Levinas was born in 1906 in Kaunas to a Jewish family. At that time, Lithuania was occupied by the Russian Empire, so it’s not surprising that the future philosopher, who knew Lithuanian, Russian and Hebrew from an early age, was greatly influenced by Russian culture and especially literature. Levinas’ father was the owner of a bookstore, so he read a lot as a child. He himself said that it was classic literature – especially the works of Fyodor Dostoevsky and Leo Tolstoy – that led him to take an interest in philosophy and the search for the meaning of life.

Levinas spent his academic career in France and Germany. He studied philosophy at the University of Freiburg (Germany) with the famous twentieth century German philosopher Edmund Husserl, the pioneer of phenomenological philosophy. Phenomenology looks for ways to explore human consciousness, specifically the process of perception. The main question phenomenologists are interested in is how a person understands and experiences their environment or the world more broadly. Phenomenologists say that humans are always in the world and think about the world, but they see the world through themselves, through their own consciousness. In other words, the outside world is reflected or unfolded in our unique consciousness and thus becomes understandable and familiar to us.
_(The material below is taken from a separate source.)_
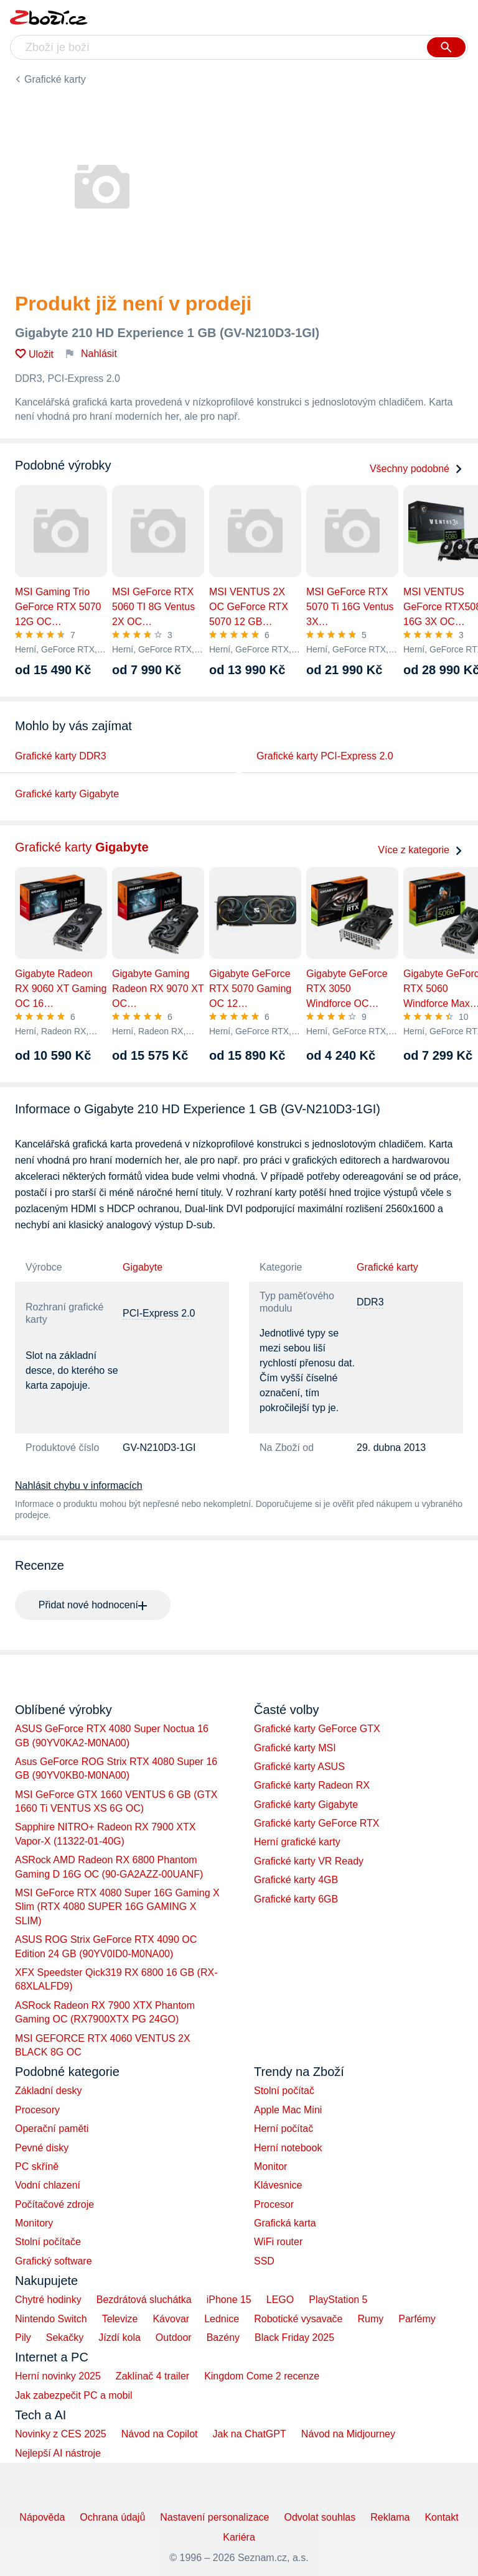 This screenshot has width=478, height=2576. Describe the element at coordinates (261, 2376) in the screenshot. I see `Kingdom Come 2 recenze` at that location.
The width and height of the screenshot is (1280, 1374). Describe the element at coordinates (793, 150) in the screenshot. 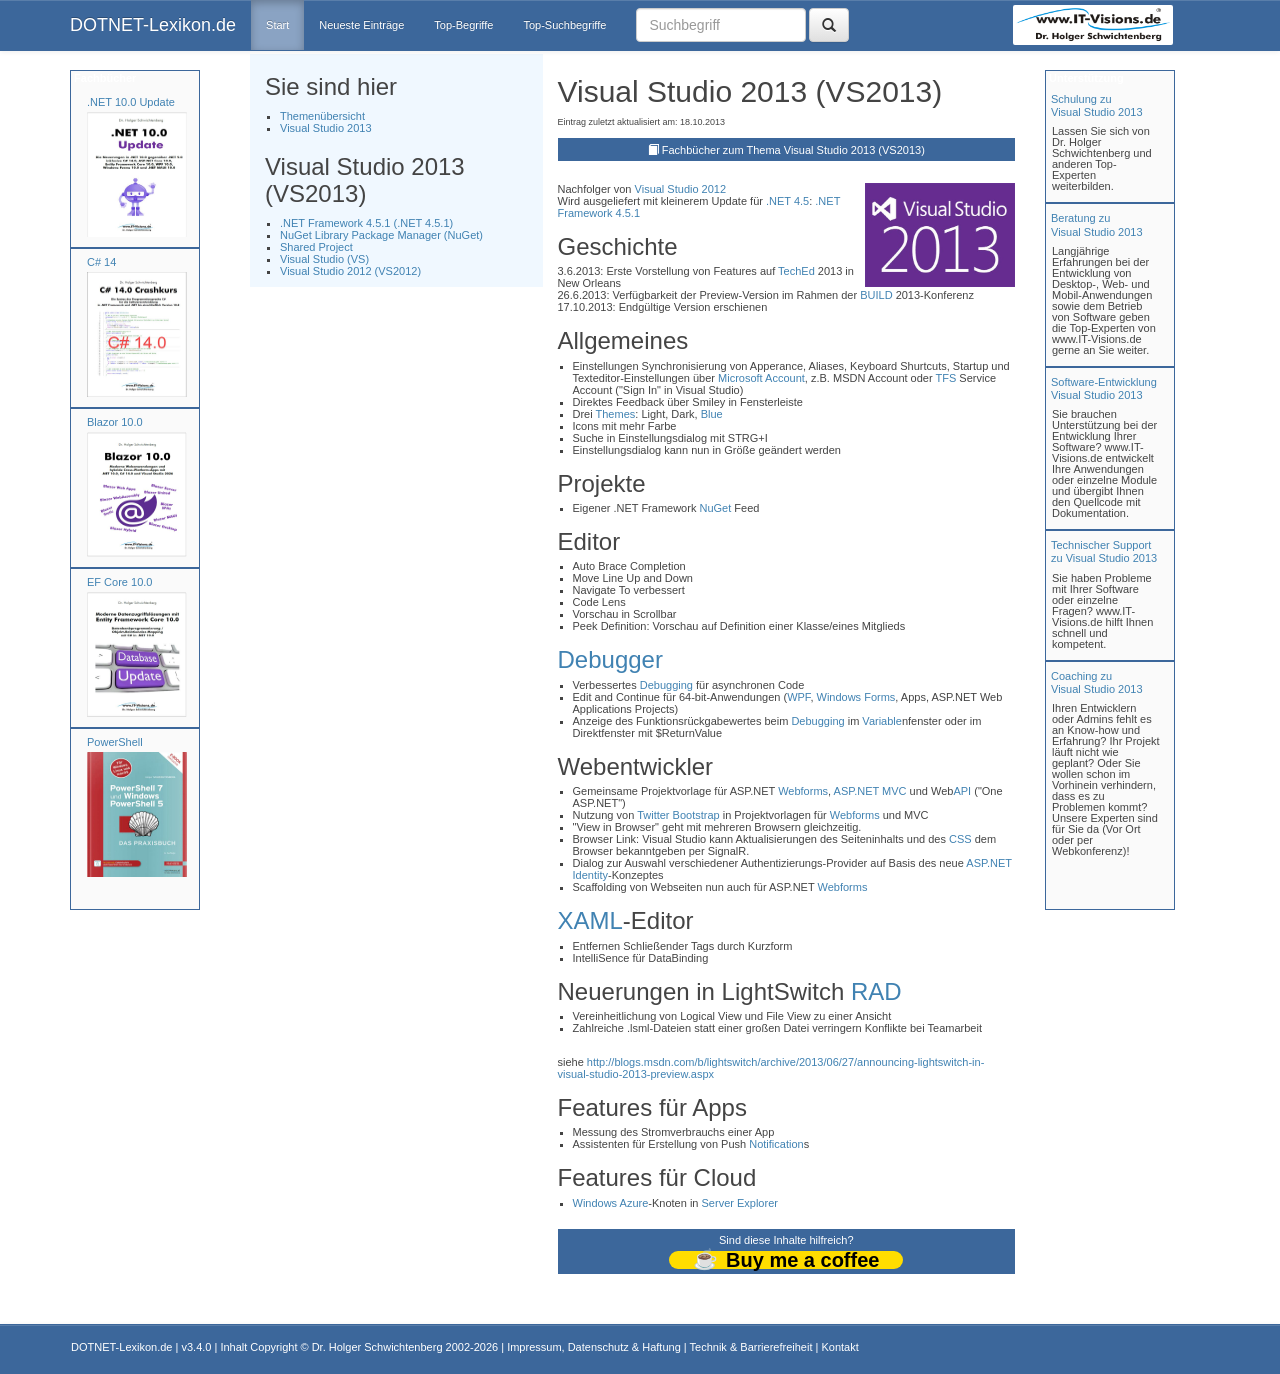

Levinas taught at various French higher education institutions, including the famous Sorbonne University. He received French citizenship in 1939. However, he didn’t forget Lithuanian: in 1933, whilst living in France, he published an article in the Lithuanian magazine Vairas [Eng. The Steering Wheel] entitled Understanding Spirituality in French and German Culture. He died in 1995 in Paris.

What is special about Levinas’ philosophy? The scientist agreed with Husserl, his teacher, that we constantly experience – hear, see, touch – the world and think about it, in other words, our consciousness is always directed towards the world and its objects. But Levinas thought his teacher was wrong in saying that the world could be known completely. He contradicts this idea by saying that, whilst things and objects can be known, another person always remains mysterious, no matter how much we would like to understand them. Levinas uses the face as a symbol to describe this complex relationship. According to him, the face of another person is always different.

Levinas’ idea of ethics is very important: although we constantly feel responsible for other people, we cannot expect the same from them. This is how free will, without which ethics is impossible, manifests itself. An ethical person who chooses to do good to others and the world keeps what Levinas regarded as  the most important precept, “Do not kill”, and doesn’t ask for anything in return.